The NLA claims that the current online application process provided by the council does not meet with legal requirements to allow landlords to comply with the new scheme. This would make landlords guilty of failing to obtain a licence and restrict their ability to regain possession of a property, which is a breach of the European Convention on Human Rights.
After seeking legal advice from Anthony Gold Solicitors, the NLA has challenged the council to provide a solution or to postpone the go-live date so that landlords are not unnecessarily criminalised.
From 1 April it will be a legal requirement for all private residential landlords in the city to have a five-year licence for each of their rented properties.
Landlords are being told to go online and complete the first part of the application process at www.liverpool.gov.uk/landlordlicensing before 1 April, including their contact details and the properties they intend to licence.
The licence fee will cost £400 for each property and landlords with more than one property will pay £350 for each additional home.
Members of an accredited or co-regulation scheme approved by the council such as CLASS will pay £200 for each property to recognise that they are already a good landlord.
The NLA first alerted the council to issues with the application process on 19 March, after which the council issued a downloadable application form which landlords can fill out and return.

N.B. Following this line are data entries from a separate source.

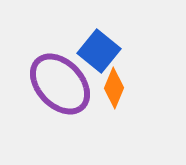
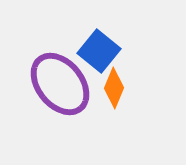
purple ellipse: rotated 4 degrees clockwise
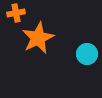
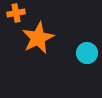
cyan circle: moved 1 px up
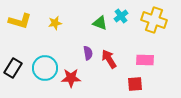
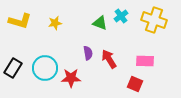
pink rectangle: moved 1 px down
red square: rotated 28 degrees clockwise
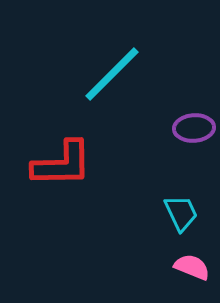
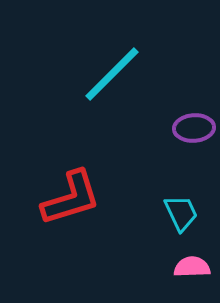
red L-shape: moved 9 px right, 34 px down; rotated 16 degrees counterclockwise
pink semicircle: rotated 24 degrees counterclockwise
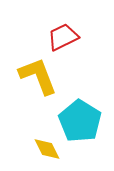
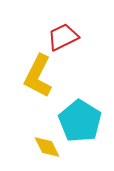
yellow L-shape: rotated 132 degrees counterclockwise
yellow diamond: moved 2 px up
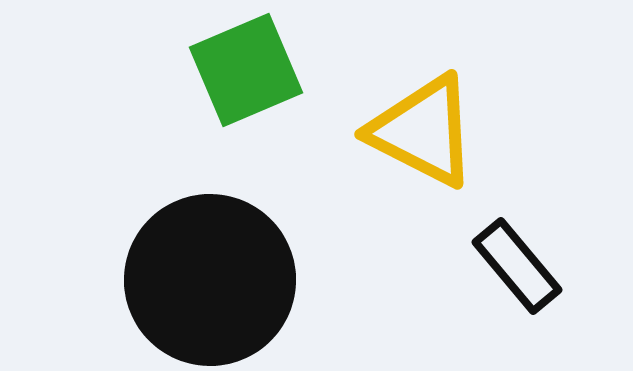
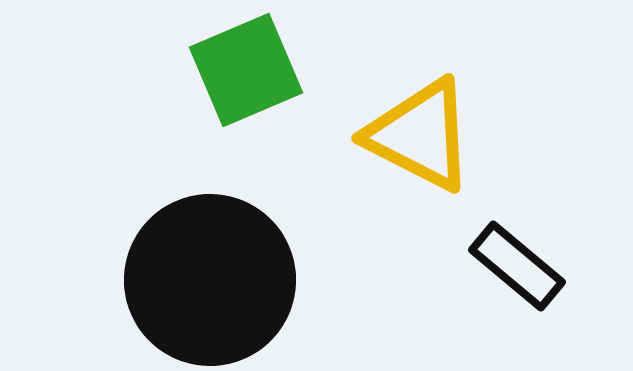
yellow triangle: moved 3 px left, 4 px down
black rectangle: rotated 10 degrees counterclockwise
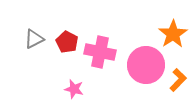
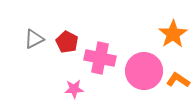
pink cross: moved 6 px down
pink circle: moved 2 px left, 6 px down
orange L-shape: rotated 100 degrees counterclockwise
pink star: rotated 18 degrees counterclockwise
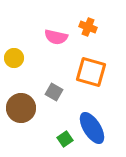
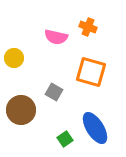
brown circle: moved 2 px down
blue ellipse: moved 3 px right
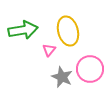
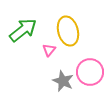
green arrow: rotated 28 degrees counterclockwise
pink circle: moved 3 px down
gray star: moved 1 px right, 4 px down
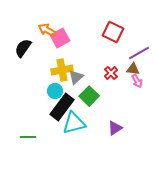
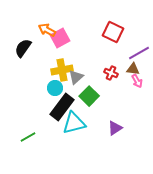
red cross: rotated 24 degrees counterclockwise
cyan circle: moved 3 px up
green line: rotated 28 degrees counterclockwise
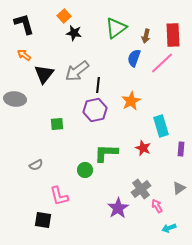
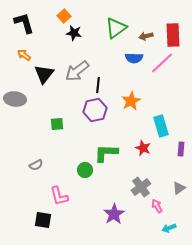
black L-shape: moved 1 px up
brown arrow: rotated 64 degrees clockwise
blue semicircle: rotated 108 degrees counterclockwise
gray cross: moved 2 px up
purple star: moved 4 px left, 6 px down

Richard Lambert, chief executive of the NLA, said: "As things stand, we're strongly advising landlords to avoid the online registration route at all costs and to instead download an application form and fill it out manually in order to escape being put at risk.
"However, we've again written to Liverpool City Council on 23 March to demand that they implement an operational online application process immediately or postpone the launch of the scheme until they can provide a legal way for landlords to comply."
The NLA said that it is currently awaiting further response from the council.
In response to the NLA, Cllr Ann O'Byrne, cabinet member for housing at Liverpool City Council, said: "The process has been designed to make it as easy as possible for landlords to apply and we took into account feedback from organisations including the NLA. We have now amended the procedure to give landlords the choice of completing the entire application process by 1 April, or doing it in two stages. Preparations for the introduction of the scheme on 1 April are on track, and more than half of all landlords in Liverpool have now commenced the application process.
"Any landlord who has not started the application process should do so as soon as possible. Our scheme was fully consulted on and has been endorsed by tenant's rights groups including Shelter and Generation Rent."
In a statement, the council said that its legal advice was that a landlords could apply for an exemption to licensing if they are trying to repossess a property.
The NLA is an organisation for private-residential landlords. It works with over 57,000 landlords, of which 26,500 are paying members, ranging from full-time landlords with large property portfolios to those with just a single letting.